• _ACTION ITEM_
From first line to last, transcribe the listing exactly and skip any image.

• _SUPPLIED RECORDS_
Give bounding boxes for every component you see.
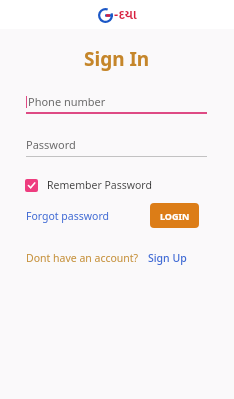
- button[interactable]: Sign Up: [147, 248, 188, 268]
- staticText: LOGIN: [160, 210, 190, 222]
- staticText: Sign In: [84, 46, 150, 72]
- button[interactable]: Password: [26, 137, 207, 157]
- button[interactable]: LOGIN: [150, 203, 199, 228]
- other: G-daya logo: [98, 4, 137, 26]
- staticText: -દયા: [114, 4, 137, 26]
- staticText: Remember Password: [47, 178, 152, 192]
- staticText: Sign Up: [148, 251, 187, 265]
- staticText: Forgot password: [26, 209, 109, 223]
- staticText: Phone number: [28, 94, 106, 109]
- staticText: Password: [26, 137, 76, 152]
- button[interactable]: Phone number: [26, 94, 207, 114]
- staticText: Dont have an account?: [26, 251, 139, 265]
- button[interactable]: Remember Password: [25, 176, 158, 194]
- button[interactable]: Forgot password: [26, 204, 109, 228]
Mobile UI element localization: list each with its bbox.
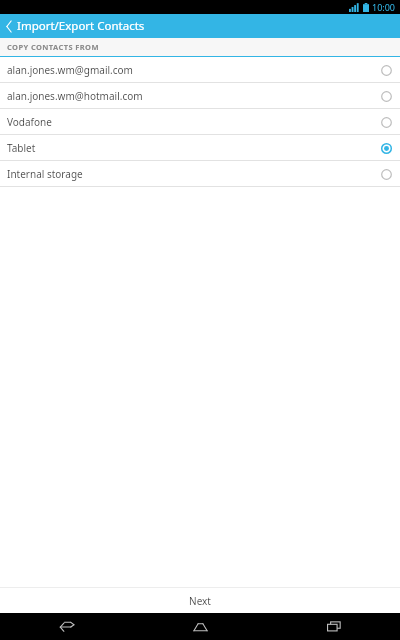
button[interactable]: Recent apps — [267, 613, 400, 640]
button[interactable]: Back — [0, 613, 134, 640]
staticText: Tablet — [7, 141, 378, 155]
button[interactable]: alan.jones.wm@hotmail.com — [0, 83, 400, 108]
button[interactable]: Next — [0, 588, 400, 613]
button[interactable]: Import/Export Contacts — [0, 14, 400, 38]
staticText: Vodafone — [7, 115, 378, 129]
button[interactable]: Home — [134, 613, 267, 640]
staticText: COPY CONTACTS FROM — [7, 42, 99, 52]
staticText: 10:00 — [372, 1, 396, 13]
button[interactable]: Vodafone — [0, 109, 400, 134]
staticText: alan.jones.wm@hotmail.com — [7, 89, 378, 103]
staticText: Next — [189, 594, 211, 608]
staticText: alan.jones.wm@gmail.com — [7, 63, 378, 77]
staticText: Internal storage — [7, 167, 378, 181]
button[interactable]: Internal storage — [0, 161, 400, 186]
staticText: Import/Export Contacts — [17, 18, 145, 34]
button[interactable]: Tablet — [0, 135, 400, 160]
button[interactable]: alan.jones.wm@gmail.com — [0, 57, 400, 82]
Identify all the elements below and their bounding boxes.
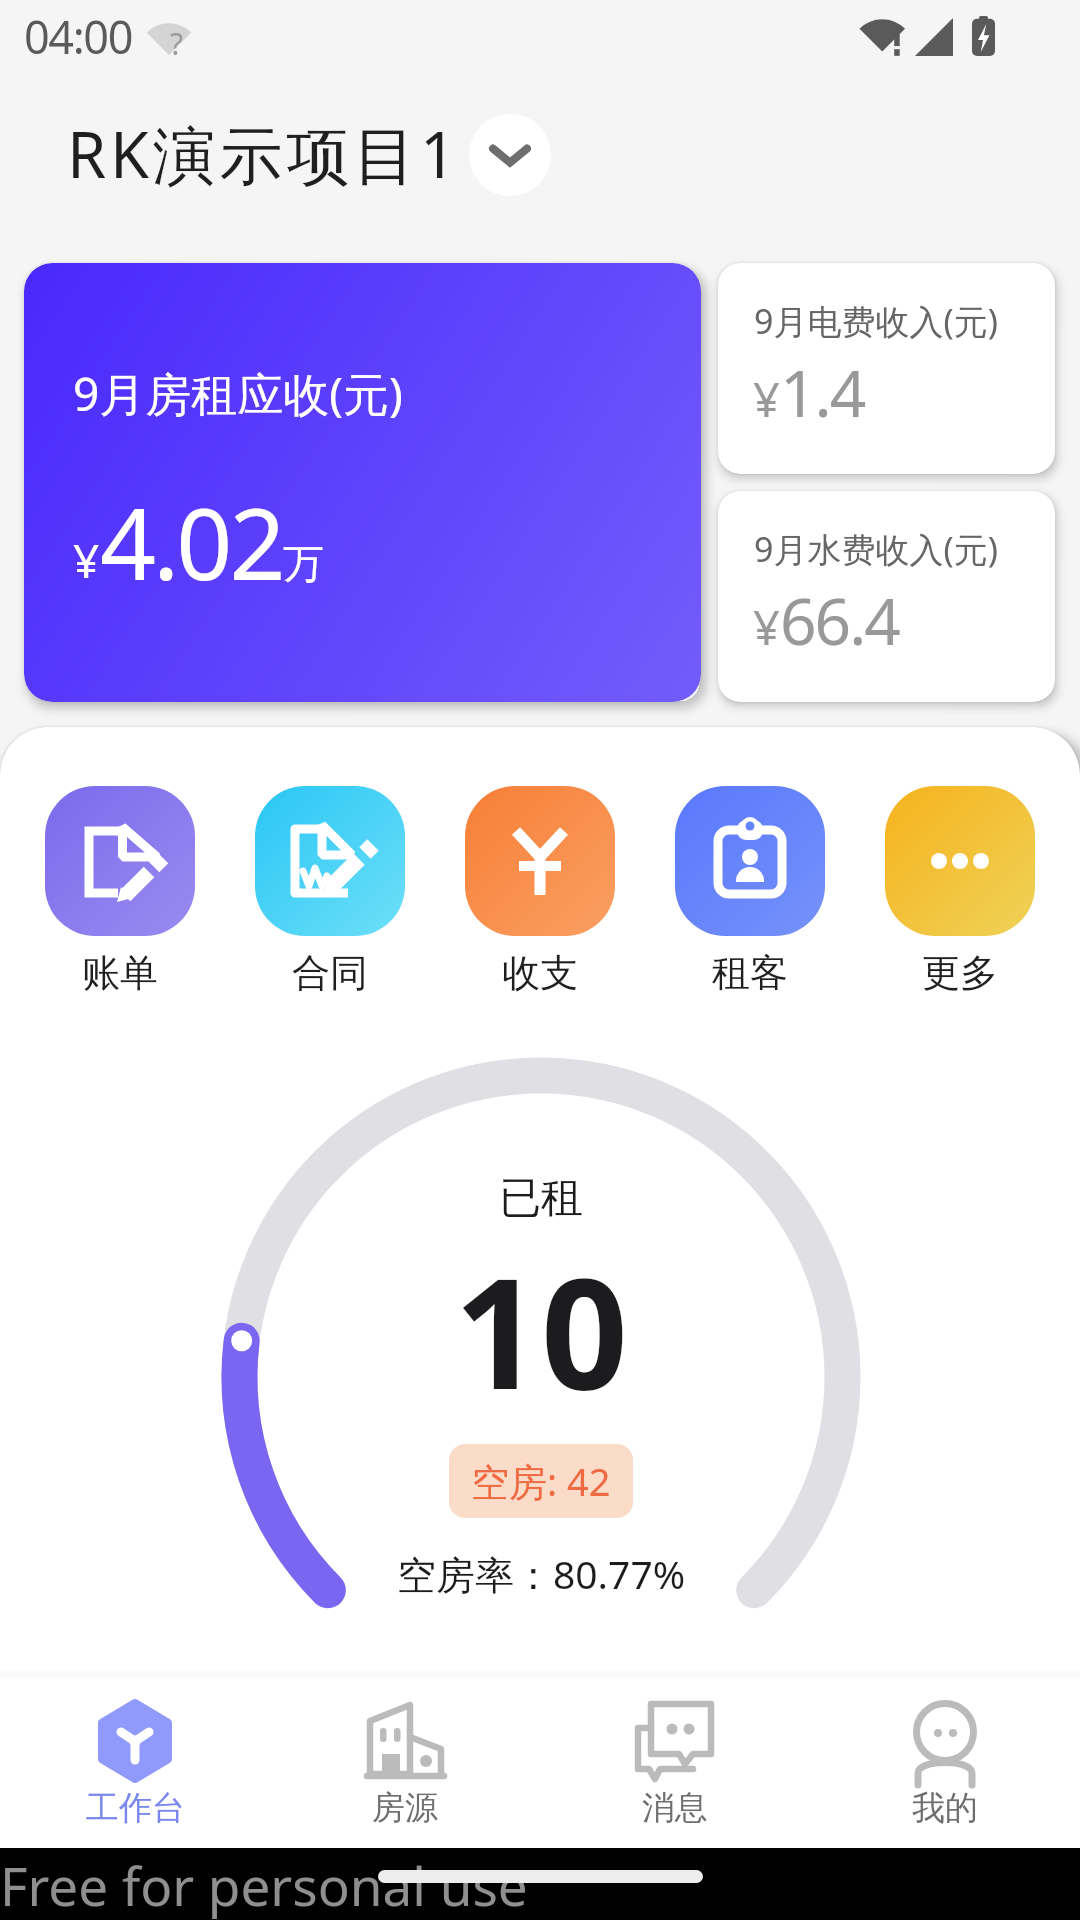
staticText: 更多 xyxy=(922,949,998,997)
button[interactable]: 工作台 xyxy=(0,1678,270,1848)
staticText: 工作台 xyxy=(86,1787,185,1829)
staticText: Free for personal use xyxy=(0,1849,528,1920)
staticText: RK演示项目1 xyxy=(67,111,460,197)
staticText: 1.4 xyxy=(780,349,865,436)
staticText: 房源 xyxy=(372,1787,438,1829)
staticText: ¥ xyxy=(73,529,100,592)
staticText: 66.4 xyxy=(780,577,899,664)
button[interactable]: 账单 xyxy=(45,786,195,997)
button[interactable]: 更多 xyxy=(885,786,1035,997)
staticText: 我的 xyxy=(912,1787,978,1829)
button[interactable]: 房源 xyxy=(270,1678,540,1848)
staticText: 已租 xyxy=(499,1172,583,1225)
staticText: 9月水费收入(元) xyxy=(754,526,998,572)
button[interactable]: Switch project xyxy=(469,114,551,196)
staticText: 4.02 xyxy=(100,475,283,608)
staticText: 账单 xyxy=(82,949,158,997)
button[interactable]: 消息 xyxy=(540,1678,810,1848)
staticText: 空房率：80.77% xyxy=(397,1547,686,1600)
button[interactable]: 收支 xyxy=(465,786,615,997)
staticText: 消息 xyxy=(642,1787,708,1829)
staticText: 9月电费收入(元) xyxy=(754,298,998,344)
staticText: 10 xyxy=(454,1227,628,1434)
staticText: ¥ xyxy=(753,595,780,659)
staticText: 合同 xyxy=(292,949,368,997)
staticText: ? xyxy=(170,23,184,64)
button[interactable]: 9月水费收入(元) xyxy=(718,491,1055,702)
staticText: 9月房租应收(元) xyxy=(73,362,403,425)
staticText: 收支 xyxy=(502,949,578,997)
button[interactable]: 9月房租应收(元) xyxy=(24,263,701,702)
staticText: ¥ xyxy=(753,367,780,431)
button[interactable]: 9月电费收入(元) xyxy=(718,263,1055,474)
staticText: 万 xyxy=(283,539,324,591)
button[interactable]: 合同 xyxy=(255,786,405,997)
staticText: 租客 xyxy=(712,949,788,997)
button[interactable]: 租客 xyxy=(675,786,825,997)
staticText: 04:00 xyxy=(24,6,133,67)
staticText: 空房: 42 xyxy=(471,1455,611,1507)
button[interactable]: 我的 xyxy=(810,1678,1080,1848)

• _SOLUTION FOR THIS TASK_
Give bounding boxes for every component you see.
- button[interactable]: Sign Up: [147, 248, 188, 268]
- staticText: LOGIN: [160, 210, 190, 222]
- staticText: Sign In: [84, 46, 150, 72]
- button[interactable]: Password: [26, 137, 207, 157]
- button[interactable]: LOGIN: [150, 203, 199, 228]
- other: G-daya logo: [98, 4, 137, 26]
- staticText: -દયા: [114, 4, 137, 26]
- staticText: Remember Password: [47, 178, 152, 192]
- staticText: Sign Up: [148, 251, 187, 265]
- staticText: Forgot password: [26, 209, 109, 223]
- staticText: Phone number: [28, 94, 106, 109]
- staticText: Password: [26, 137, 76, 152]
- button[interactable]: Phone number: [26, 94, 207, 114]
- staticText: Dont have an account?: [26, 251, 139, 265]
- button[interactable]: Remember Password: [25, 176, 158, 194]
- button[interactable]: Forgot password: [26, 204, 109, 228]
Mobile UI element localization: list each with its bbox.
button[interactable]: Recent apps — [267, 613, 400, 640]
button[interactable]: Back — [0, 613, 134, 640]
staticText: Tablet — [7, 141, 378, 155]
button[interactable]: alan.jones.wm@hotmail.com — [0, 83, 400, 108]
button[interactable]: Next — [0, 588, 400, 613]
button[interactable]: Import/Export Contacts — [0, 14, 400, 38]
staticText: Vodafone — [7, 115, 378, 129]
button[interactable]: Home — [134, 613, 267, 640]
staticText: COPY CONTACTS FROM — [7, 42, 99, 52]
staticText: 10:00 — [372, 1, 396, 13]
button[interactable]: Vodafone — [0, 109, 400, 134]
staticText: alan.jones.wm@hotmail.com — [7, 89, 378, 103]
staticText: Next — [189, 594, 211, 608]
staticText: alan.jones.wm@gmail.com — [7, 63, 378, 77]
staticText: Internal storage — [7, 167, 378, 181]
button[interactable]: Internal storage — [0, 161, 400, 186]
staticText: Import/Export Contacts — [17, 18, 145, 34]
button[interactable]: Tablet — [0, 135, 400, 160]
button[interactable]: alan.jones.wm@gmail.com — [0, 57, 400, 82]
Identify all the elements below and their bounding boxes.
staticText: 更多 xyxy=(922,949,998,997)
button[interactable]: 工作台 xyxy=(0,1678,270,1848)
staticText: 工作台 xyxy=(86,1787,185,1829)
staticText: Free for personal use xyxy=(0,1849,528,1920)
staticText: RK演示项目1 xyxy=(67,111,460,197)
staticText: 1.4 xyxy=(780,349,865,436)
staticText: 房源 xyxy=(372,1787,438,1829)
staticText: ¥ xyxy=(73,529,100,592)
staticText: 66.4 xyxy=(780,577,899,664)
button[interactable]: 账单 xyxy=(45,786,195,997)
button[interactable]: 更多 xyxy=(885,786,1035,997)
staticText: 我的 xyxy=(912,1787,978,1829)
button[interactable]: 房源 xyxy=(270,1678,540,1848)
staticText: 已租 xyxy=(499,1172,583,1225)
staticText: 9月水费收入(元) xyxy=(754,526,998,572)
button[interactable]: Switch project xyxy=(469,114,551,196)
staticText: 4.02 xyxy=(100,475,283,608)
staticText: 账单 xyxy=(82,949,158,997)
button[interactable]: 消息 xyxy=(540,1678,810,1848)
staticText: 空房率：80.77% xyxy=(397,1547,686,1600)
button[interactable]: 收支 xyxy=(465,786,615,997)
staticText: 消息 xyxy=(642,1787,708,1829)
staticText: 9月电费收入(元) xyxy=(754,298,998,344)
staticText: 10 xyxy=(454,1227,628,1434)
staticText: ¥ xyxy=(753,595,780,659)
staticText: 合同 xyxy=(292,949,368,997)
staticText: ? xyxy=(170,23,184,64)
button[interactable]: 9月水费收入(元) xyxy=(718,491,1055,702)
staticText: 9月房租应收(元) xyxy=(73,362,403,425)
staticText: 收支 xyxy=(502,949,578,997)
button[interactable]: 9月房租应收(元) xyxy=(24,263,701,702)
staticText: ¥ xyxy=(753,367,780,431)
button[interactable]: 9月电费收入(元) xyxy=(718,263,1055,474)
staticText: 万 xyxy=(283,539,324,591)
button[interactable]: 合同 xyxy=(255,786,405,997)
staticText: 租客 xyxy=(712,949,788,997)
button[interactable]: 租客 xyxy=(675,786,825,997)
staticText: 04:00 xyxy=(24,6,133,67)
staticText: 空房: 42 xyxy=(471,1455,611,1507)
button[interactable]: 我的 xyxy=(810,1678,1080,1848)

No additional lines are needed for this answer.